The Bihar elections were a huge shot in the arm for the parties of the Opposition, and made a sizeable hole in the BJP’s ego. If the Centre was complacent about making smooth and steady headway in its agenda, 2015 put paid to that notion. It is now mired in fighting various fires -- Arvind Kejriwal in Delhi, Nitish Kumar in Bihar, the Congress in Parliament, a political crisis in Arunachal Pradesh, and the press at all times.
Constructive opposition is vital and good. The Congress has so much baggage of its own -- decades of its own intolerances, its own acts of censorship, of misogyny, of intimidation, of constitutional violations, of authoritarianism, of corruption, of communal incitement, and of high-handedness -- that its credibility on these issues can only properly be built going forward. It is the lot of any enduring party, that the history it is rightly proud of is the same history that weighs it down; for now, even supporters struggle with the double standards.
But at least India is reassured that the principal Opposition party has a pulse. And there’s nothing like a court case, and even the spectre of a possibility of its leadership spending some time in the clink, to keep the party visible and connected to its supporters.

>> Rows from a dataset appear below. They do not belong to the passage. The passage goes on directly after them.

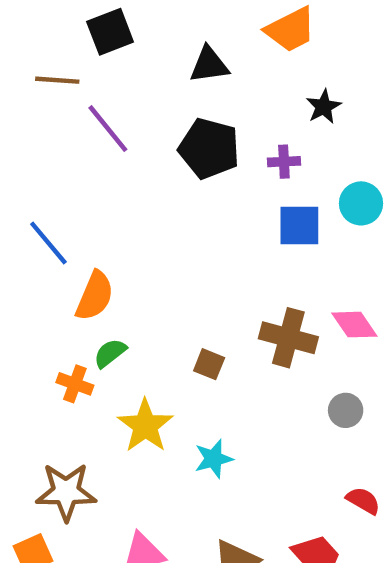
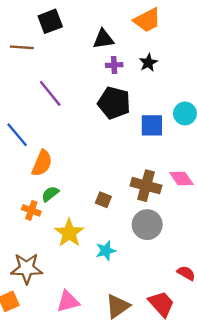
black star: (324, 107) -> (148, 63), moved
purple line: (108, 129) -> (50, 93), moved
black pentagon: (209, 148) -> (114, 103), moved
purple cross: (284, 162) -> (114, 65), moved
gray circle: (346, 410) -> (147, 225), moved, size x1.6

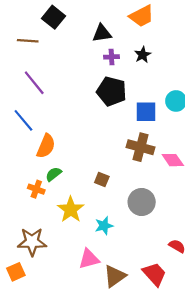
black square: (50, 21) -> (53, 17), turned -30
purple line: (50, 93) -> (34, 83), moved
brown cross: (146, 186) -> (141, 147), moved
pink triangle: (68, 301) -> (89, 259), moved

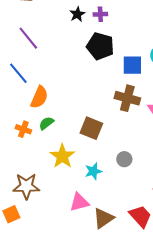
black star: (143, 55) -> (77, 14), moved
brown square: (102, 179) -> (91, 128), size x1.6
orange cross: (36, 189) -> (23, 129), moved
gray circle: (142, 202) -> (124, 159), moved, size x0.6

Sonia Gandhi and Rahul Gandhi are to appear in court on Saturday in the National Herald/Associated Journals case, and they will be walking the fine line between their stated respect for, and confidence in, the judiciary, and Rahul Gandhi’s statement that the case against them is “100 per cent political vendetta coming out of the Prime Minister’s Office”. Those two stances are at least partially at odds, since it is the court that considers that the case merits investigation.
How the trial plays out and how the party reacts, especially in the case of a conviction, will be an interesting indication of the longer game the Congress plans to play.
Will it set itself up as a confident, law-abiding guardian of the Constitution, or will it unleash (or fail to leash), the same ugly dogs as the Bharatiya Janata Party has at its disposal? Both parties have, and freely leverage, thugs and goons. Both like to pretend they have nothing to do with them. But an Opposition party benefits chiefly from looking and acting different.
The Congress will have to fight its long-standing political habits to rise above both brawl and persecution complex. It will have to play a longer game. It will also have to let go of its thoroughly outdated habit of constantly invoking the family. You cannot promote family hagiographies without implicating the same family. Sonia Gandhi is quite formidable enough on her own to say “I’m not afraid of anyone” without bringing up her mother-in-law. The Congress has to stop gazing fondly at the trophy shelf of its past, and start envisioning and working toward a future palatable to new generations of Indians who have higher expectations and less patience.
The Opposition’s job is to check and balance the administration. And yet, India only has so much patience for obstructionism. The stand-off in Parliament is losing its purposeful fire and turning into an unsightly waste of time and taxpayers’ money.
After the mutual name-calling that has characterised this year, even having acknowledged that the BJP was equally obstructionist in its time, constant roadblocks get really old, really fast. The Congress, unburdened by the compulsions and expectations of governance, has a reasonable hand of cards to play, and is free to reinvent itself and find a new, invigorated direction. It would be a terrible waste and a disappointment if it were to squander that advantage by playing the same old politics, perhaps winning a battle or two, but losing the war of perception.
India is sick of the past, and looking to the future; 2016 should be the year that the Congress gets serious about putting its own house in order.